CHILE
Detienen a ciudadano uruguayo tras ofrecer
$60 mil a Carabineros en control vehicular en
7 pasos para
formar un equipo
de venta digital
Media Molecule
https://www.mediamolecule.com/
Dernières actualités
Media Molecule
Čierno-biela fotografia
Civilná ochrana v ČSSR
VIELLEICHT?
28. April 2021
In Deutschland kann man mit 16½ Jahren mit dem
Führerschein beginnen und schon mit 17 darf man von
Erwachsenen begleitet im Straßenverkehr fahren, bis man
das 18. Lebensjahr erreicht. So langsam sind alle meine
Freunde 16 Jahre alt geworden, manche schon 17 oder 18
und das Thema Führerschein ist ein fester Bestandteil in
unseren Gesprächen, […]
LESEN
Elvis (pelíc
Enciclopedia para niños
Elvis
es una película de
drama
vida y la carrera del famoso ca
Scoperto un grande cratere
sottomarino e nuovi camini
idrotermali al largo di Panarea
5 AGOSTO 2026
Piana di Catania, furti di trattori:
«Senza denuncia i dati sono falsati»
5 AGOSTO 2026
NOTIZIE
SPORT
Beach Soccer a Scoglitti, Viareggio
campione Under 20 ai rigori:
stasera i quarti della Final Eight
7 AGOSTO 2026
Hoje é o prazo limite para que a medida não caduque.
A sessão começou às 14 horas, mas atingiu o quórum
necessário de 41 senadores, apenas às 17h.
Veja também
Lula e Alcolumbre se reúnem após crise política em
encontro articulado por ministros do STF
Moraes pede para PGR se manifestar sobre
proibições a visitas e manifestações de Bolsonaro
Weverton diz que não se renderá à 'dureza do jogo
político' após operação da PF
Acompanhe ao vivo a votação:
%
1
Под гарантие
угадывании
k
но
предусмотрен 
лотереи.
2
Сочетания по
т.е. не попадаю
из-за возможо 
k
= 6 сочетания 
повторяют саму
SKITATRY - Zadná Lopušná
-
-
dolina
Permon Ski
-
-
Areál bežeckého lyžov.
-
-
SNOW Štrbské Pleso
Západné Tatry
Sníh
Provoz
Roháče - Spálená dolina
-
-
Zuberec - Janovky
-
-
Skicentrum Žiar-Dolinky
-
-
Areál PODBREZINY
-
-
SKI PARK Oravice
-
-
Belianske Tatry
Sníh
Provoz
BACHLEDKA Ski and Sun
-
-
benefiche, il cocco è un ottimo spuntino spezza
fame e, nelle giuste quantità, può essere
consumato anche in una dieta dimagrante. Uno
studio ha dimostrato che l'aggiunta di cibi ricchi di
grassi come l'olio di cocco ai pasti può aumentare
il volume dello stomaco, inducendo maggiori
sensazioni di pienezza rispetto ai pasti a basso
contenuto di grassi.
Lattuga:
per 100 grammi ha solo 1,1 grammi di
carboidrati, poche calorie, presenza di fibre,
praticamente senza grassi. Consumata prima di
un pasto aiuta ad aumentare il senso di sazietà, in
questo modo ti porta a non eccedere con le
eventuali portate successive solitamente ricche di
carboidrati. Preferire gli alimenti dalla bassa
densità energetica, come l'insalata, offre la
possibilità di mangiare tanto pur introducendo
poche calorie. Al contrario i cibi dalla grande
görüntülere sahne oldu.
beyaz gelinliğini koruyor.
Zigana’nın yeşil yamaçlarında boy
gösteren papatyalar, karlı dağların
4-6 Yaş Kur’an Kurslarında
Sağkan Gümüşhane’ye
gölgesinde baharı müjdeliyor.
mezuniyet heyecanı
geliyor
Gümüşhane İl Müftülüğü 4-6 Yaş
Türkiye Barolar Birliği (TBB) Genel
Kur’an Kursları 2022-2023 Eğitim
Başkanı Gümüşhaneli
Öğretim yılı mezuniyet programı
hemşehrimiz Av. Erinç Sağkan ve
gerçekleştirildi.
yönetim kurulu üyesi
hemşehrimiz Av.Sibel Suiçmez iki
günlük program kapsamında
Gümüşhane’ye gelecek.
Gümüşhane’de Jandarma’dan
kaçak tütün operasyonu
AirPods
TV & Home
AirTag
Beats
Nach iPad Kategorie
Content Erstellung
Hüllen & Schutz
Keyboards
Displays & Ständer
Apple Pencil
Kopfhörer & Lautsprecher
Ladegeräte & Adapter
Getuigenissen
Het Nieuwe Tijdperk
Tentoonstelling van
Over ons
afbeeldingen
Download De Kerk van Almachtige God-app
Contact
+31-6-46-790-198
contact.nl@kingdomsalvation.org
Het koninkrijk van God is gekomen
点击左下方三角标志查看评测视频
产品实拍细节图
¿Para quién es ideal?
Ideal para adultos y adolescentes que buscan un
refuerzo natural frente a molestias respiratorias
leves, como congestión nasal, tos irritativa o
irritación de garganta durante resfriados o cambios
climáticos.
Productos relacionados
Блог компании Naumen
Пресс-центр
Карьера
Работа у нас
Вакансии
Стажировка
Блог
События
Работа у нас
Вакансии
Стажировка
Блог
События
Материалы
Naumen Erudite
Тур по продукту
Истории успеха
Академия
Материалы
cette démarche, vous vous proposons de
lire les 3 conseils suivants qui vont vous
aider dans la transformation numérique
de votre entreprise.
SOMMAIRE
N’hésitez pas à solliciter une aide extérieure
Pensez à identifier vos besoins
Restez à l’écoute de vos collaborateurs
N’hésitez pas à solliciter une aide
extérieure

◆ **Task**
Output the lines above exactly, but only those between the line holding "grassi come l'olio" and the line holding "Sağkan Gümüşhane’ye", inclusive.

◆ **Response for this exercise**
grassi come l'olio di cocco ai pasti può aumentare
il volume dello stomaco, inducendo maggiori
sensazioni di pienezza rispetto ai pasti a basso
contenuto di grassi.
Lattuga:
per 100 grammi ha solo 1,1 grammi di
carboidrati, poche calorie, presenza di fibre,
praticamente senza grassi. Consumata prima di
un pasto aiuta ad aumentare il senso di sazietà, in
questo modo ti porta a non eccedere con le
eventuali portate successive solitamente ricche di
carboidrati. Preferire gli alimenti dalla bassa
densità energetica, come l'insalata, offre la
possibilità di mangiare tanto pur introducendo
poche calorie. Al contrario i cibi dalla grande
görüntülere sahne oldu.
beyaz gelinliğini koruyor.
Zigana’nın yeşil yamaçlarında boy
gösteren papatyalar, karlı dağların
4-6 Yaş Kur’an Kurslarında
Sağkan Gümüşhane’ye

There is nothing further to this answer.